At the annual Nikon conference, Dr. Ben Rathsack, Senior Director at Tokyo Electron America, reported that 3D architectures and continued scaling will require advances in patterning technology. He stated that edge placement error (EPE) is the fundamental scaling challenge. Rathsack described the Patterning “CFP” tradeoff triangle consisting of: Complexity and Cost in the patterning scheme, Flexibility in the design; and Performance, mostly in edge placement error (Figure 1A). Patterning challenges causing CD variation include line roughness (LER/LWR), pattern profile (leaning), etch clogging, and loading effects. In addition, he highlighted overlay factors such as alignment of cuts and blocks to grids, vias to metal lines, and alignment of holes at multiple Litho Etch steps. Numerous factors impact edge placement error (Figure 1B).
Formation of the grid is the first step requiring improvement. For instance, in self-aligned quad patterning (SAQP), recent changes in resist processing have improved robustness and verticality of the spacer mandrels (Figure 2A). Additionally, he explained that etch smoothing processes, stress engineering of the mandrel, and various reshaping of mandrel profiles have been shown to improve LER and CDU. These methods were combined in a co-optimization flow, and he showed data that demonstrated reduced grid variability (Figure 2B).
Another new way of improving self alignment processes is through the use of “multi-color etch selectivity,” in which the etch process is itself sensitive to the appropriate mandrel layer in a spacer/cut process. This is shown schematically in Figure 3A and Figure 3B.
The topic of selective chemistries leads to selective deposition and etch, and hence to a kind of bottom-up lithography. While top-down lithography has been the mode of operation for many years (Figure 4A), Rathsack explained that one example of bottom-up lithography is self-alignment with selective deposition – metal on metal or dielectric on dielectric. The classic example is, of course, directed self-assembly (DSA) for L/S and Hole pitch multiplication (Figure 4B).
An evaluation of selective metal on metal deposition demonstrated successful growth of Ruthenium (Ru) on Tungsten (W) only (Figure 5A). A Quasi-Atomic Layer Etch (ALE) concept was also shown where a cyclic process of fluorocarbon film adsorption and activation was used in precisely controlled and high selectivity etch processing. Rathsack commented that atomic control of film removal is required for improved selectivity.

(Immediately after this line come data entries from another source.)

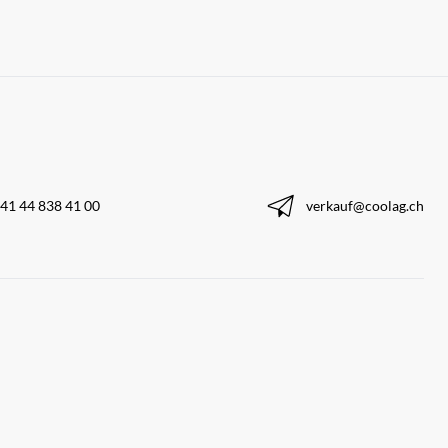
41 44 838 41 00
verkauf@coolag.ch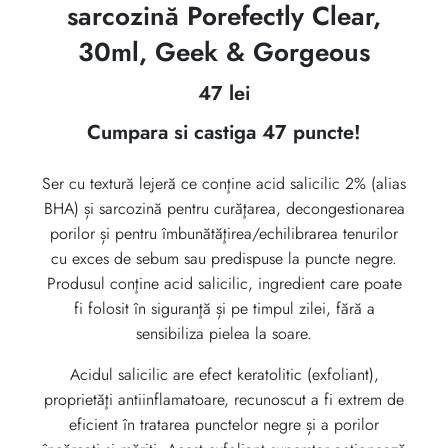
sarcozină Porefectly Clear,
30ml, Geek & Gorgeous
47
lei
Cumpara si castiga 47 puncte!
Ser cu textură lejeră ce conţine acid salicilic 2% (alias
BHA) și sarcozină pentru curăţarea, decongestionarea
porilor și pentru îmbunătăţirea/echilibrarea tenurilor
cu exces de sebum sau predispuse la puncte negre.
Produsul conţine acid salicilic, ingredient care poate
fi folosit în siguranţă și pe timpul zilei, fără a
sensibiliza pielea la soare.
Acidul salicilic are efect keratolitic (exfoliant),
proprietăţi antiinflamatoare, recunoscut a fi extrem de
eficient în tratarea punctelor negre și a porilor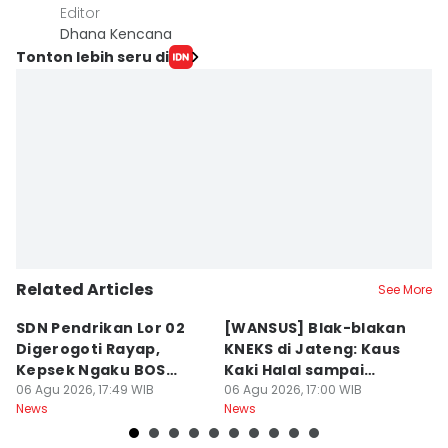
Editor
Dhana Kencana
Tonton lebih seru di
Related Articles
See More
SDN Pendrikan Lor 02
[WANSUS] Blak-blakan
B
Digerogoti Rayap,
KNEKS di Jateng: Kaus
H
Kepsek Ngaku BOS
Kaki Halal sampai
A
Cuma Rp54 Juta
06 Agu 2026, 17:49 WIB
Wisata Ramah Muslim
06 Agu 2026, 17:00 WIB
S
06
News
News
Ne
yang Diminati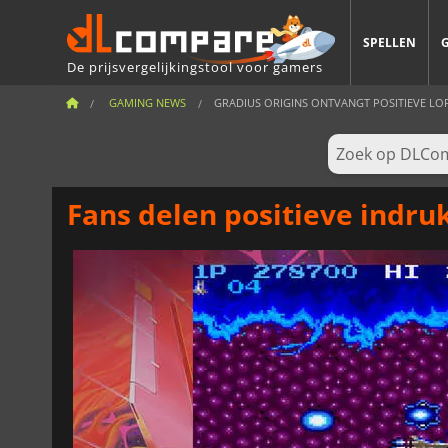
SPELLEN
De prijsvergelijkingstool voor gamers
GAMING NEWS
GRADIUS ORIGINS ONTVANGT POSITIEVE LOF 
Fans delen positieve indru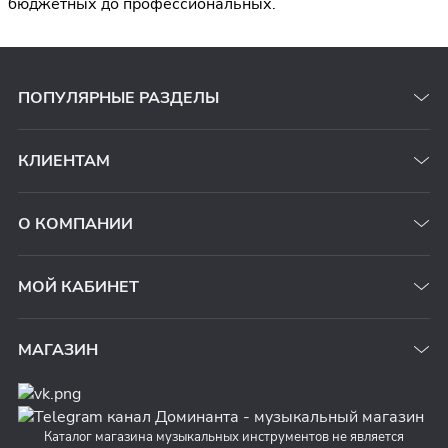
бюджетных до профессиональных.
ПОПУЛЯРНЫЕ РАЗДЕЛЫ
КЛИЕНТАМ
О КОМПАНИИ
МОЙ КАБИНЕТ
МАГАЗИН
Каталог магазина музыкальных инструментов не является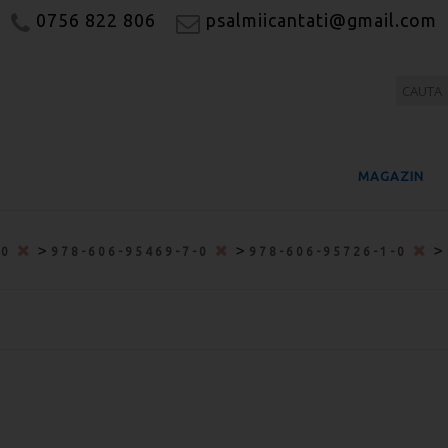
0756 822 806
psalmiicantati@gmail.com
MAGAZIN
>
>
>
-0
978-606-95469-7-0
978-606-95726-1-0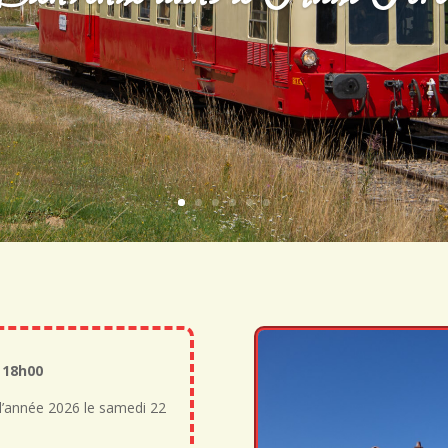
 18h00
l’année 2026 le samedi 22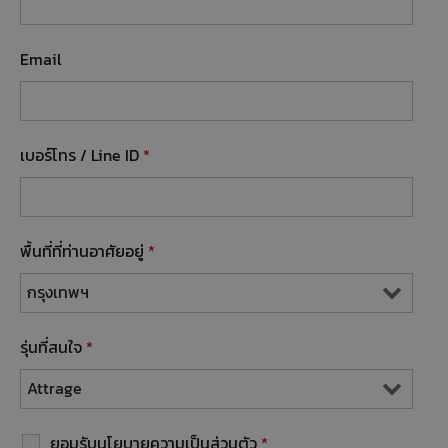
Email
เบอร์โทร / Line ID
*
พื้นที่ที่ท่านอาศัยอยู่
*
รุ่นที่สนใจ
*
ยอมรับนโยบายความเป็นส่วนตัว
*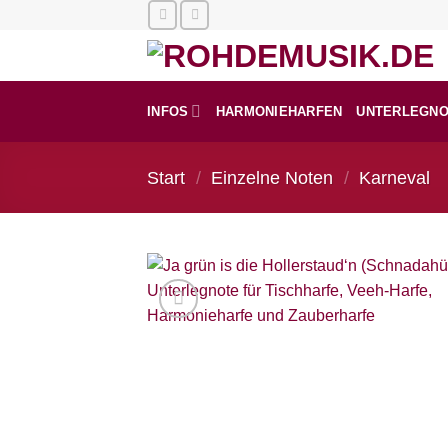
Zum
Inhalt
springen
INFOS
HARMONIEHARFEN
UNTERLEGN
Start
/
Einzelne Noten
/
Karneval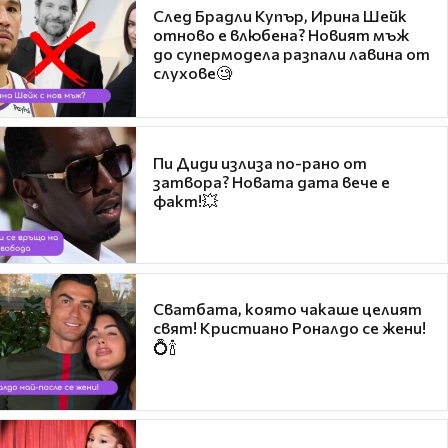
След Брадли Купър, Ирина Шейк
отново е влюбена? Новият мъж
до супермодела разпали лавина от
слухове🧐
Пи Диди излиза по-рано от
затвора? Новата дата вече е
факт!💥
Сватбата, която чакаше целият
свят! Кристиано Роналдо се жени!
💍🍾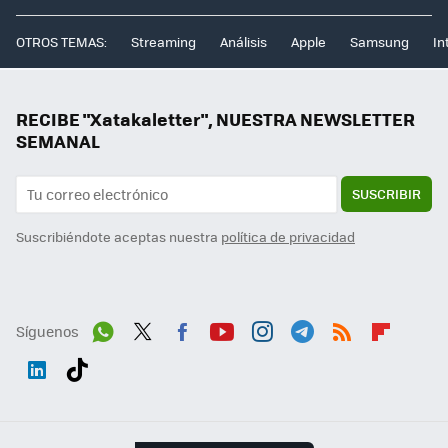
OTROS TEMAS:
Streaming
Análisis
Apple
Samsung
In
RECIBE "Xatakaletter", NUESTRA NEWSLETTER
SEMANAL
SUSCRIBIR
Suscribiéndote aceptas nuestra
política de privacidad
Síguenos
Wh
Twit
Fac
You
Inst
Tele
RSS
Flip
ats
ter
ebo
tub
agr
gra
boa
Link
Tikt
App
ok
e
am
m
rd
edI
ok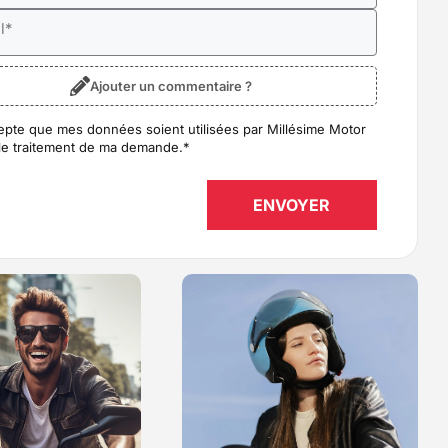
l
*
Ajouter un commentaire ?
epte que mes données soient utilisées par Millésime Motor
D
*
le traitement de ma demande.
*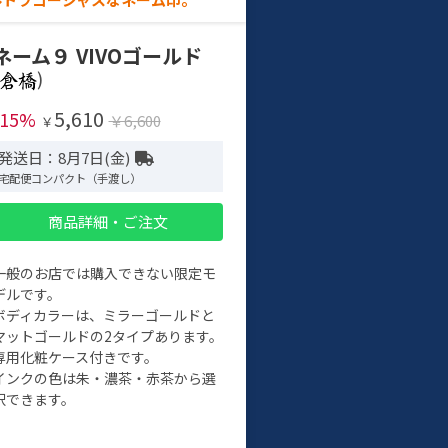
ネーム９ VIVOゴールド
)
5,610
-15%
￥6,600
￥
発送日：8月7日(金)
宅配便コンパクト（手渡し）
商品詳細・ご注文
一般のお店では購入できない限定モ
デルです。
ボディカラーは、ミラーゴールドと
マットゴールドの2タイプあります。
専用化粧ケース付きです。
インクの色は朱・濃茶・赤茶から選
択できます。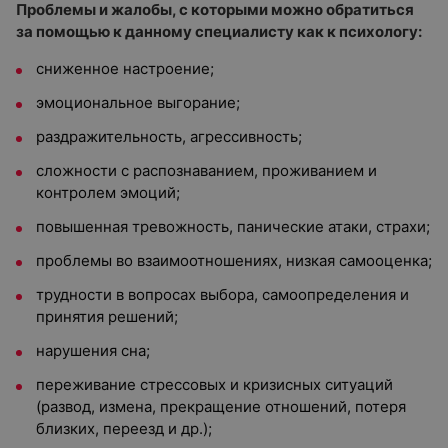
Проблемы и жалобы, с которыми можно обратиться
за помощью к данному специалисту как к психологу:
сниженное настроение;
эмоциональное выгорание;
раздражительность, агрессивность;
сложности с распознаванием, проживанием и
контролем эмоций;
повышенная тревожность, панические атаки, страхи;
проблемы во взаимоотношениях, низкая самооценка;
трудности в вопросах выбора, самоопределения и
принятия решений;
нарушения сна;
переживание стрессовых и кризисных ситуаций
(развод, измена, прекращение отношений, потеря
близких, переезд и др.);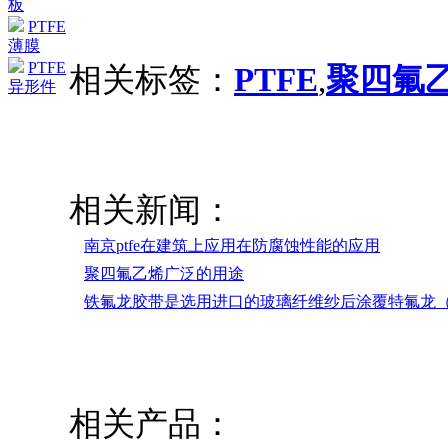
板
PTFE
薄膜
PTFE
相关标签：
PTFE
,
聚四氟
异形件
相关新闻：
南京ptfe在建筑上应用在防腐蚀性能的应用
聚四氟乙烯广泛的用途
铁氟龙胶带是选用进口的玻璃纤维纱后涂覆特氟龙（P
相关产品：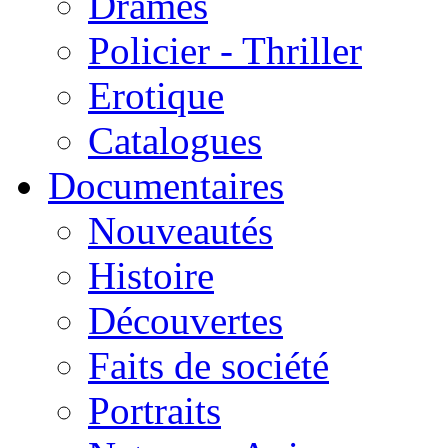
Drames
Policier - Thriller
Erotique
Catalogues
Documentaires
Nouveautés
Histoire
Découvertes
Faits de société
Portraits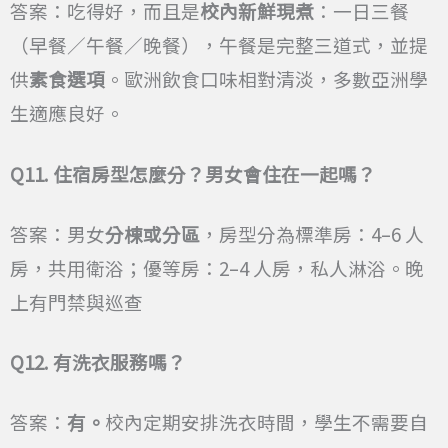
答案：吃得好，而且是
校內新鮮現煮
：一日三餐
（早餐／午餐／晚餐），午餐是完整三道式，並提
供
素食選項
。歐洲飲食口味相對清淡，多數亞洲學
生適應良好。
Q11.
住宿房型怎麼分？男女會住在一起嗎？
答案：男女
分棟或分區
，房型分為標準房：4–6 人
房，共用衛浴；優等房：2–4 人房，私人淋浴。晚
上有門禁與巡查
Q12.
有洗衣服務嗎？
答案：
有。
校內定期安排洗衣時間，學生不需要自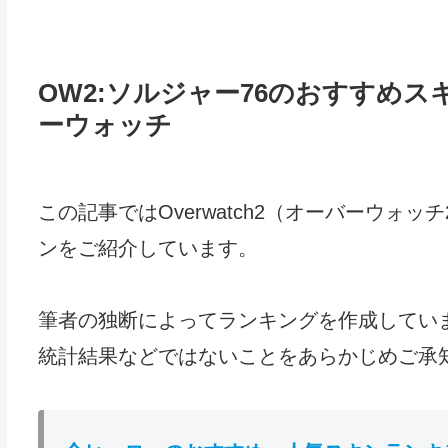
OW2:ソルジャー76のおすすめ
ーウォッチ
この記事ではOverwatch2（オーバーウォ
ンをご紹介しています。
筆者の独断によってランキングを作成してい
統計結果などではないことをあらかじめご承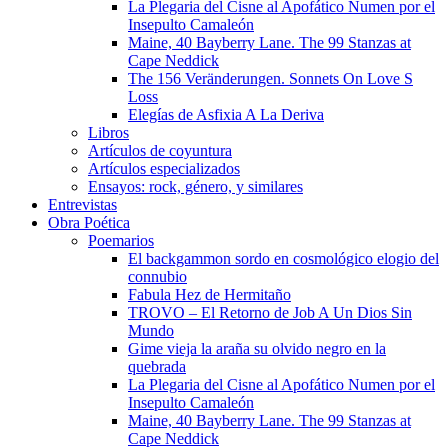
La Plegaria del Cisne al Apofático Numen por el
Insepulto Camaleón
Maine, 40 Bayberry Lane. The 99 Stanzas at
Cape Neddick
The 156 Veränderungen. Sonnets On Love S
Loss
Elegías de Asfixia A La Deriva
Libros
Artículos de coyuntura
Artículos especializados
Ensayos: rock, género, y similares
Entrevistas
Obra Poética
Poemarios
El backgammon sordo en cosmológico elogio del
connubio
Fabula Hez de Hermitaño
TROVO – El Retorno de Job A Un Dios Sin
Mundo
Gime vieja la araña su olvido negro en la
quebrada
La Plegaria del Cisne al Apofático Numen por el
Insepulto Camaleón
Maine, 40 Bayberry Lane. The 99 Stanzas at
Cape Neddick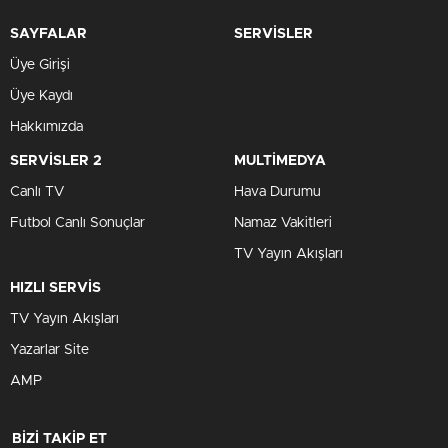
SAYFALAR
SERVİSLER
Üye Girişi
Üye Kaydı
Hakkımızda
SERVİSLER 2
MULTİMEDYA
Canlı TV
Hava Durumu
Futbol Canlı Sonuçlar
Namaz Vakitleri
TV Yayın Akışları
HIZLI SERVİS
TV Yayın Akışları
Yazarlar Site
AMP
BİZİ TAKİP ET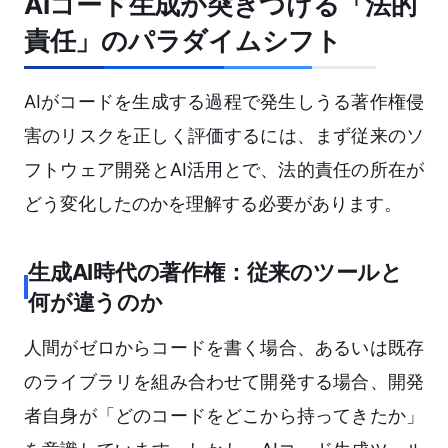
AIコード生成が突きつける「法的
責任」のパラダイムシフト
AIがコードを生成する過程で発生しうる著作権侵
害のリスクを正しく評価するには、まず従来のソ
フトウェア開発とAI活用とで、法的責任の所在が
どう変化したのかを理解する必要があります。
生成AI時代の著作権：従来のツールと
何が違うのか
人間がゼロからコードを書く場合、あるいは既存
のライブラリを組み合わせて開発する場合、開発
者自身が「どのコードをどこから持ってきたか」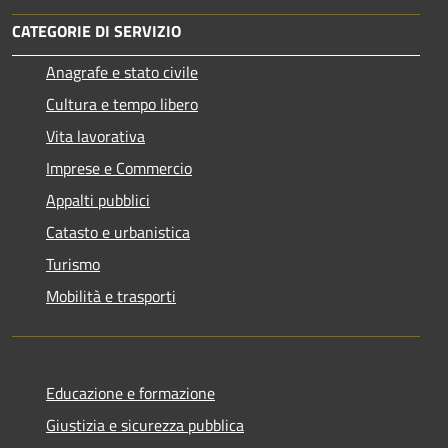
CATEGORIE DI SERVIZIO
Anagrafe e stato civile
Cultura e tempo libero
Vita lavorativa
Imprese e Commercio
Appalti pubblici
Catasto e urbanistica
Turismo
Mobilità e trasporti
Educazione e formazione
Giustizia e sicurezza pubblica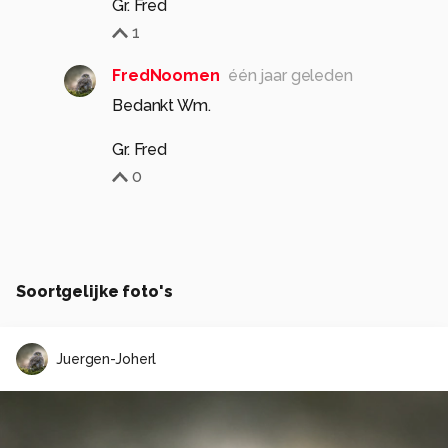
Gr. Fred
1
FredNoomen
één jaar geleden
Bedankt Wm.
Gr. Fred
0
Soortgelijke foto's
Juergen-Joherl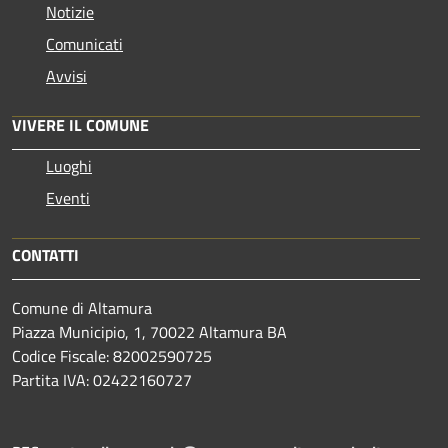
Notizie
Comunicati
Avvisi
VIVERE IL COMUNE
Luoghi
Eventi
CONTATTI
Comune di Altamura
Piazza Municipio, 1, 70022 Altamura BA
Codice Fiscale: 82002590725
Partita IVA: 02422160727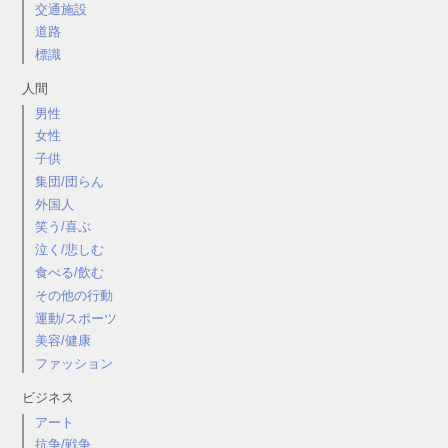
交通施設
道路
標識
人間
男性
女性
子供
集団/団らん
外国人
笑う/喜ぶ
泣く/悲しむ
食べる/飲む
その他の行動
運動/スポーツ
美容/健康
ファッション
ビジネス
アート
抗争/戦争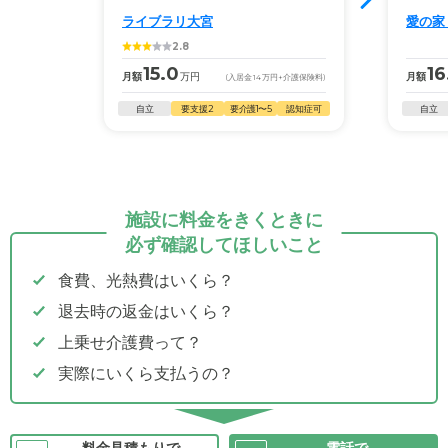
ライブラリ大宮
愛の家
2.8
15.0
16
月額
万円
月額
(入居金
14
万円
+介護保険料)
自立
要支援2
要介護1〜5
認知症可
自立
施設に料金をきくときに
必ず確認してほしいこと
食費、光熱費はいくら？
退去時の返金はいくら？
上乗せ介護費って？
実際にいくら支払うの？
料金見積もりで
電話で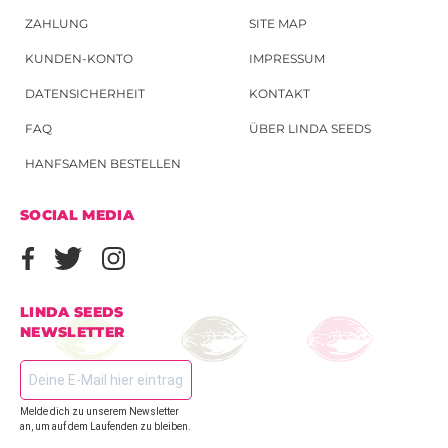
ZAHLUNG
SITE MAP
KUNDEN-KONTO
IMPRESSUM
DATENSICHERHEIT
KONTAKT
FAQ
ÜBER LINDA SEEDS
HANFSAMEN BESTELLEN
SOCIAL MEDIA
LINDA SEEDS
NEWSLETTER
Melde dich zu unserem Newsletter
an, um auf dem Laufenden zu bleiben.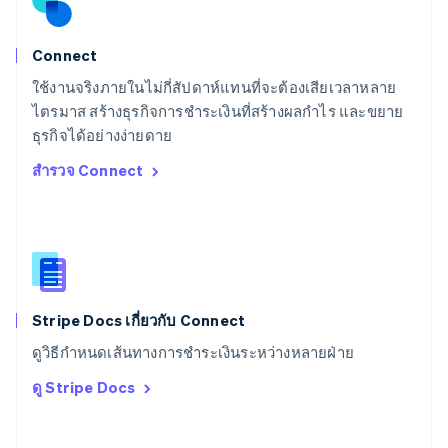
สวิตเซอร์แลนด์
Deutsch
Français
Italiano
English
สวีเดน
Connect
Svenska
English
ใช้งานจริงภายในไม่กี่สัปดาห์แทนที่จะต้องเสียเวลาหลาย
สหรัฐอเมริกา
English
Español
简体中文
ไตรมาส สร้างธุรกิจการชำระเงินที่สร้างผลกำไร และขยาย
สหรัฐอาหรับเอมิเรตส์
ธุรกิจได้อย่างง่ายดาย
English
สำรวจ Connect
สหราชอาณาจักร
English
สาธารณรัฐเช็ก
English
สิงคโปร์
English
简体中文
ออสเตรเลีย
English
Stripe Docs เกี่ยวกับ Connect
ออสเตรีย
ดูวิธีกำหนดเส้นทางการชำระเงินระหว่างหลายฝ่าย
Deutsch
English
อิตาลี
ดู Stripe Docs
Italiano
English
อินเดีย
English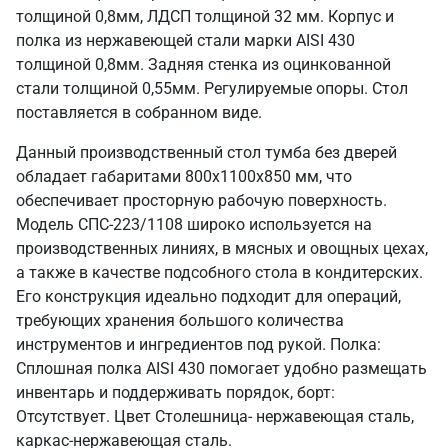
толщиной 0,8мм, ЛДСП толщиной 32 мм. Корпус и
полка из нержавеющей стали марки AISI 430
толщиной 0,8мм. Задняя стенка из оцинкованной
стали толщиной 0,55мм. Регулируемые опоры. Стол
поставляется в собранном виде.
Данный производственный стол тумба без дверей
обладает габаритами 800х1100х850 мм, что
обеспечивает просторную рабочую поверхность.
Модель СПС-223/1108 широко используется на
производственных линиях, в мясных и овощных цехах,
а также в качестве подсобного стола в кондитерских.
Его конструкция идеально подходит для операций,
требующих хранения большого количества
инструментов и ингредиентов под рукой. Полка:
Сплошная полка AISI 430 помогает удобно размещать
инвентарь и поддерживать порядок, борт:
Отсутствует. Цвет Столешница- нержавеющая сталь,
каркас-нержавеющая сталь.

He showed that a Quasi-ALE process enabled a highly selective and complete etch in a self-aligned contact (SAC) structure—with substantial improvements compared to a conventional reactive ion etch (RIE) (Figure 5B).
In summary, Rathsack reminded the audience that edge placement error is the central scaling challenge, and that there are a number of innovative ways to address its many contributors. He stressed that a patterning paradigm shift to self-alignment and bottom-up approaches will be essential in continuing to advance patterning technology.